Try it:
Find the line that contains "Blanche, Chamonix's well-known", then repeat it and each line after it to the end of the records, exactly.

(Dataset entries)
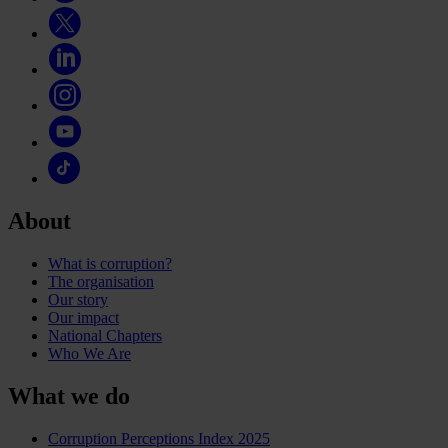
About
What is corruption?
The organisation
Our story
Our impact
National Chapters
Who We Are
What we do
Corruption Perceptions Index 2025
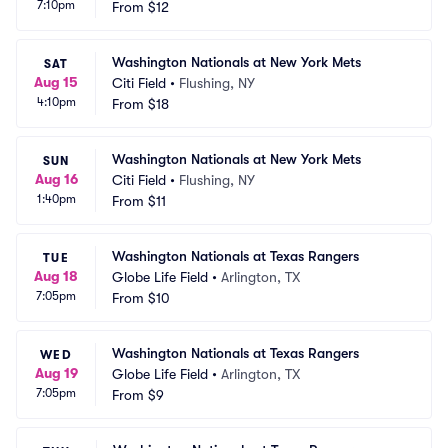
7:10pm
From
$12
Washington Nationals at New York Mets
SAT
Aug 15
Citi Field
•
Flushing, NY
4:10pm
From
$18
Washington Nationals at New York Mets
SUN
Aug 16
Citi Field
•
Flushing, NY
1:40pm
From
$11
Washington Nationals at Texas Rangers
TUE
Aug 18
Globe Life Field
•
Arlington, TX
7:05pm
From
$10
Washington Nationals at Texas Rangers
WED
Aug 19
Globe Life Field
•
Arlington, TX
7:05pm
From
$9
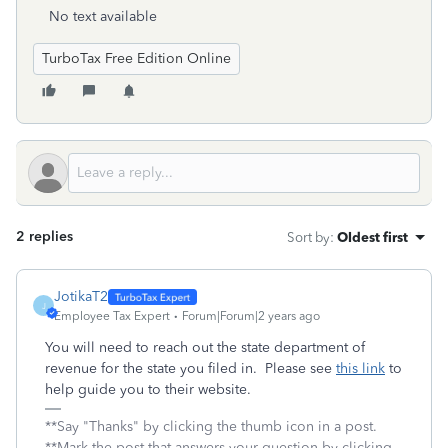
No text available
TurboTax Free Edition Online
2 replies
Sort by
:
Oldest first
JotikaT2
J
Employee Tax Expert
Forum|Forum|2 years ago
You will need to reach out the state department of
revenue for the state you filed in. Please see
this link
to
help guide you to their website.
**Say "Thanks" by clicking the thumb icon in a post.
**Mark the post that answers your question by clicking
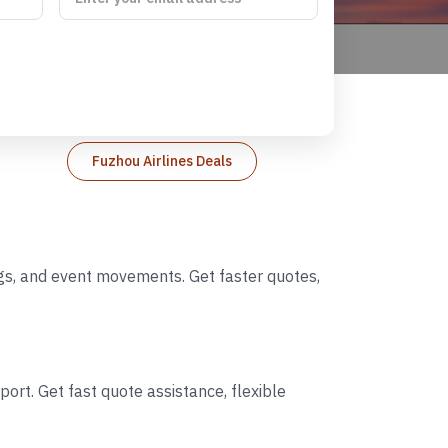
Fuzhou Airlines Deals
ings, and event movements. Get faster quotes,
ort. Get fast quote assistance, flexible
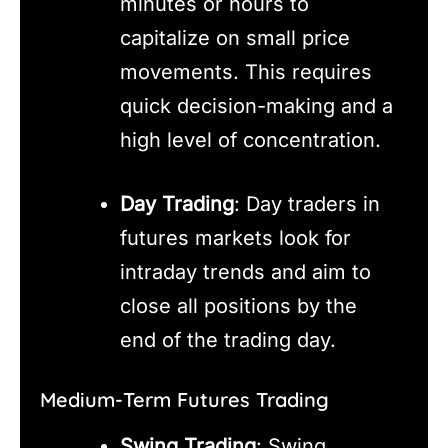
minutes or hours to
capitalize on small price
movements. This requires
quick decision-making and a
high level of concentration.
Day Trading
: Day traders in
futures markets look for
intraday trends and aim to
close all positions by the
end of the trading day.
Medium-Term Futures Trading
Swing Trading
: Swing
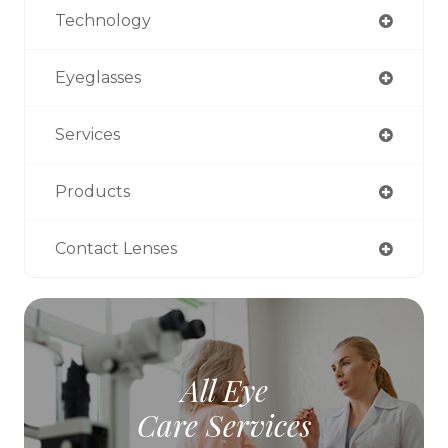
Technology
Eyeglasses
Services
Products
Contact Lenses
All Eye
Care Services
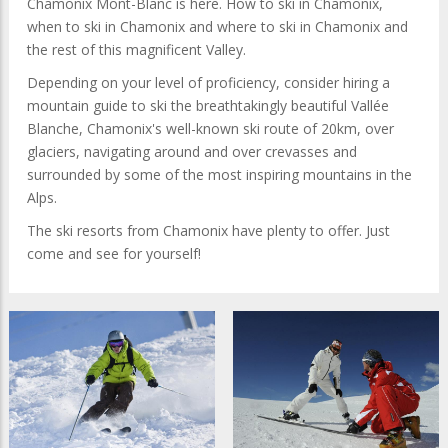
Chamonix Mont-Blanc is here. How to ski in Chamonix,
when to ski in Chamonix and where to ski in Chamonix and
the rest of this magnificent Valley.
Depending on your level of proficiency, consider hiring a
mountain guide to ski the breathtakingly beautiful Vallée
Blanche, Chamonix's well-known ski route of 20km, over
glaciers, navigating around and over crevasses and
surrounded by some of the most inspiring mountains in the
Alps.
The ski resorts from Chamonix have plenty to offer. Just
come and see for yourself!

Reply to the exercise:
Blanche, Chamonix's well-known ski route of 20km, over
glaciers, navigating around and over crevasses and
surrounded by some of the most inspiring mountains in the
Alps.
The ski resorts from Chamonix have plenty to offer. Just
come and see for yourself!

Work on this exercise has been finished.